Review: Jasper Johns tries to convince us why Gray matters at the Art Institute
Curiously enough, the Art Institute of Chicago’s Jasper Johns: Gray exhibition opens with False Start, 1959, a piece that very nearly explodes with primary-colored paint and dislocated words naming colors that refuse to correspond to their respective shades on canvas. When put into context beside Jubilee (also 1959), however, a similarly abstract painting in tonal grays with color-naming text, a dialogue immediately opens up between color and its lack. What changes when color disappears? Where do our emotional associations with color reside? Taking a monochromatic curatorial approach to an artist’s oeuvre as large and varied as that of Johns may strike some as odd. A gray-themed exhibition during a Chicago winter? Cynics may be surprised, however, at just how well the theme of gray, both its color and associated materials, creates a versatile framework for a near-comprehensive look at Johns’s work.
By exhibiting a variety of pieces in only one color, focus is directed toward materials, as a monochromatic display offers the ability to compare different media in a uniform and accessible way. Jasper Johns, of course, placed great importance upon the painting as object, blurring the distinction between canvas as painting and canvas as canvas. The objects that he is most famous for depicting are those that cannot be represented as anything other than themselves—maps, targets, and numbers—regardless of media. These motifs are all showcased in the exhibition, in multiple forms. Johns’ early encaustics and sculp-metal works, in particular, demonstrate his goals of art-as-object. Sculp-metal is an especially fitting material for the exhibition, as it is a naturally silvery gray substance applied much like a thick paint, but it hardens into a solid form. Paint as object, indeed.
It is this emphasis on material and concept that makes Gray so successful as an exhibition. Johns actually had what is sometimes referred to as his “gray period” from the years 1961 to 1966, when he moved from New York City to South Carolina, after severing his ties with artist Robert Rauschenberg. Certainly, there is a melancholy to many of Johns’ pieces from this time—they seem more personal than anything he had done before. However, Gray curators James Rondeau and Douglas Druick have, thankfully, opted to dismantle simplistic notions of a melancholic gray period, opting to showcase the humor and wit that occupied Johns’ canvases.

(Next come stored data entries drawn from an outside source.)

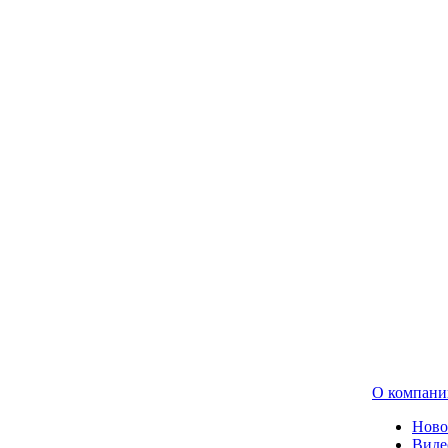
О компани
Ново
Виде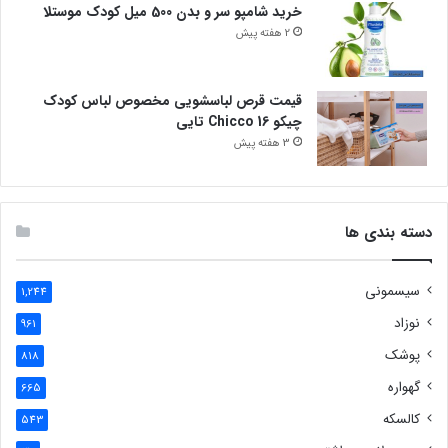
خرید شامپو سر و بدن 500 میل کودک موستلا
2 هفته پیش
قیمت قرص لباسشویی مخصوص لباس کودک
چیکو Chicco 16 تایی
3 هفته پیش
دسته بندی ها
سیسمونی
1,244
نوزاد
961
پوشک
818
گهواره
665
کالسکه
543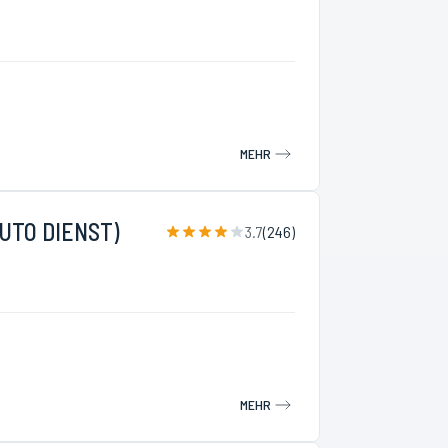
MEHR
AUTO DIENST)
3.7
(
246
)
MEHR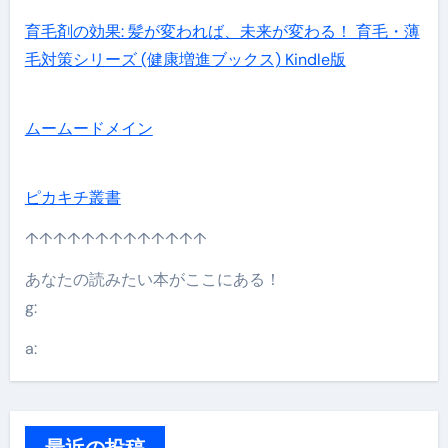
育毛剤の効果: 髪が変われば、未来が変わる！ 育毛・薄
毛対策シリーズ (健康増進ブックス) Kindle版
ムームードメイン
ピカキチ叢書
↑↑↑↑↑↑↑↑↑↑↑↑↑
あなたの読みたい本がここにある！
g:
a:
最近の投稿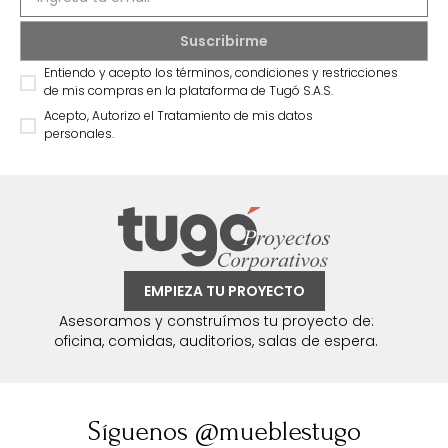
Entiendo y acepto los términos, condiciones y restricciones
de mis compras en la plataforma de Tugó S.A.S.
Acepto, Autorizo el Tratamiento de mis datos
personales.
EMPIEZA TU PROYECTO
Asesoramos y construímos tu proyecto de:
oficina, comidas, auditorios, salas de espera.
Síguenos @mueblestugo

Johns himself has stated that one of his primary goals in using gray in his works stems from the goal of emptying his art of any emotions colors might elicit. Gray can, however, be associated with sadness, and the personal aspect of this period cannot be ignored altogether. The exhibition acknowledges this, but manages to maintain its emphasis on material and the concepts behind Johns’ work.
A much less successful part of the exhibition is that which displays Johns’ crosshatch paintings, created between 1972 to 1983. Throughout this time Johns did not complete one single artwork entirely in gray, and so this period obviously presented some curatorial difficulties. Its place in the exhibition overall is tenuous, as it is difficult to define the significance of the little gray one can find in these pieces, relative to their number.
Although the most relevant examples of gray in Johns’ oeuvre are found in his early work, a set of new paintings exhibited at the Art Institute, some dated as late as 2005, bring the exhibition full circle. Johns’ Cantenary series, spanning from 1997 to 2003, incorporates the art historical and autobiographical influences found in Johns’ work from the 1980s with abstraction. Bridge, for example, references Picasso with a harlequin pattern and handkerchief, but also has a trompe l’oeil frame that is partially destroyed by harsh abstract brushstrokes in gray, as well as a piece of wood holding a string that is stretched across the canvas. Here Johns maintains his fascination with the canvas as object, but offers multiple layers of styles.
Gray, whether it be in the form of shadows or oil paint, has played significant enough of a role in the career of Jasper Johns to warrant its becoming an exhibition theme. Although there is a danger in creating a monochromatic exhibition (potentially grasping at straws to incorporate works that really have very little significance to a deeper theme), Gray manages to make a case for nearly every piece’s relevance to Johns’s overall oeuvre. More importantly, however, the exhibition allows for a focused study of the media and materials used by Johns, aspects inherently important to his work.